Referral Rock referral software works well with all types of employee referral bonus programs. Whether you want to reward employees for referring potential hires or potential customers, we can help you run a program that perfectly fits your needs. Plus, with our expert services, a dedicated onboarding specialist is there to assist you at every step of the way. 

What else to keep in mind when awarding referral bonuses?

Once you’ve decided on your employee referral bonus and launched your program, it’s time to let your employees know that the bonus is available. After all, employee referral bonuses won’t be effective if your employees don’t know they’re available. Hold an all-hands meeting to promote the bonus, explain eligibility, and review how to submit referrals with your software. You could even use a lunch or happy hour to announce the program instead. 

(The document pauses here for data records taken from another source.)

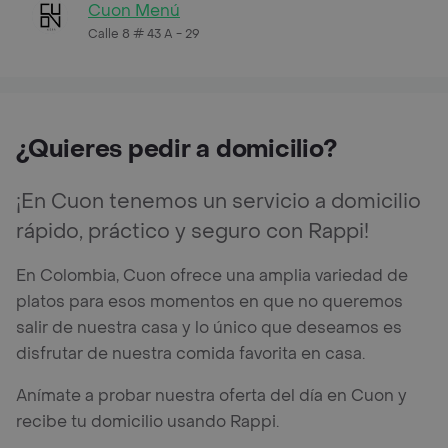
Cuon Menú
Calle 8 # 43 A - 29
¿Quieres pedir a domicilio?
¡En Cuon tenemos un servicio a domicilio
rápido, práctico y seguro con Rappi!
En Colombia, Cuon ofrece una amplia variedad de
platos para esos momentos en que no queremos
salir de nuestra casa y lo único que deseamos es
disfrutar de nuestra comida favorita en casa.
Anímate a probar nuestra oferta del día en Cuon y
recibe tu domicilio usando Rappi.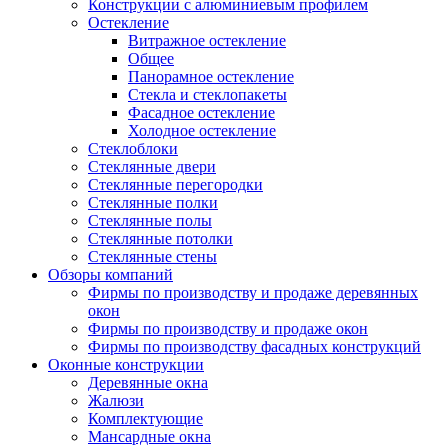
Конструкции с алюминиевым профилем
Остекление
Витражное остекление
Общее
Панорамное остекление
Стекла и стеклопакеты
Фасадное остекление
Холодное остекление
Стеклоблоки
Стеклянные двери
Стеклянные перегородки
Стеклянные полки
Стеклянные полы
Стеклянные потолки
Стеклянные стены
Обзоры компаний
Фирмы по производству и продаже деревянных
окон
Фирмы по производству и продаже окон
Фирмы по производству фасадных конструкций
Оконные конструкции
Деревянные окна
Жалюзи
Комплектующие
Мансардные окна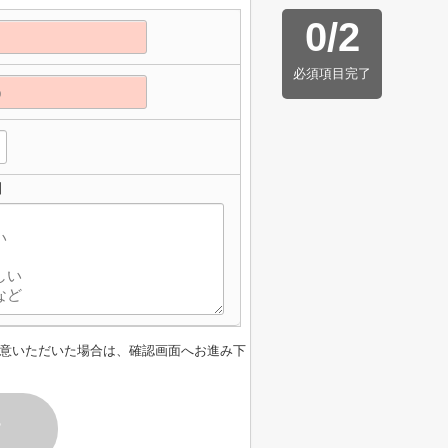
0
/
2
必須項目完了
】
意いただいた場合は、確認画面へお進み下
す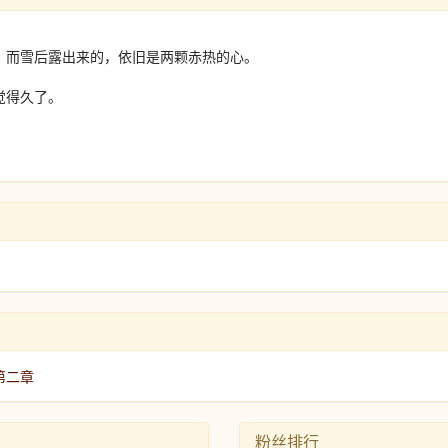
，而雪后露出来的，依旧是两颗赤热的心。
觉得久了。
第二章
粉丝排行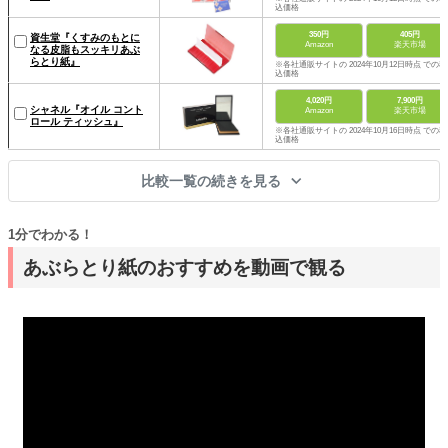
込価格
350円
405円
資生堂『くすみのもとに
Amazon
楽天市場
なる皮脂もスッキリあぶ
らとり紙』
※各社通販サイトの 2024年10月12日時点 での税
込価格
4,020円
7,900円
シャネル『オイル コント
Amazon
楽天市場
ロール ティッシュ』
※各社通販サイトの 2024年10月16日時点 での税
込価格
比較一覧の続きを見る
1分でわかる！
あぶらとり紙のおすすめを動画で観る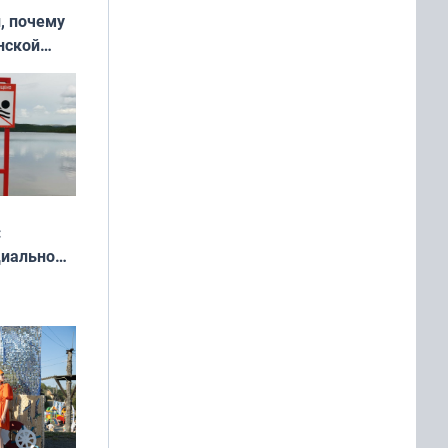
, почему
нской
у остался
:
циально
ся
мах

Also, be sure to email employees all the details of your bonus program, and post about the bonuses in Slack (or whichever tool you use for employee communication). 

And don’t just promote your referral bonuses once and assume that’s enough! Use your referral software to automate emails and other promotions that keep employees engaged with your program and ready to keep referring for bonuses. This is especially crucial to update employees: if you’ve changed the value of the referral bonus, or increased the bonus value for a harder-to-fill position, let employees know immediately. 

Wrapping up

You’re now equipped to launch a thoughtful, well-rounded employee referral bonus program. Just remember to be clear about what’s involved, and keep close tabs on the program to see if it’s making an impact. Then watch as the referrals roll in and your business grows, thanks to your motivated employees.

To improve your program as you go, be sure to leverage the data you collect with referral software.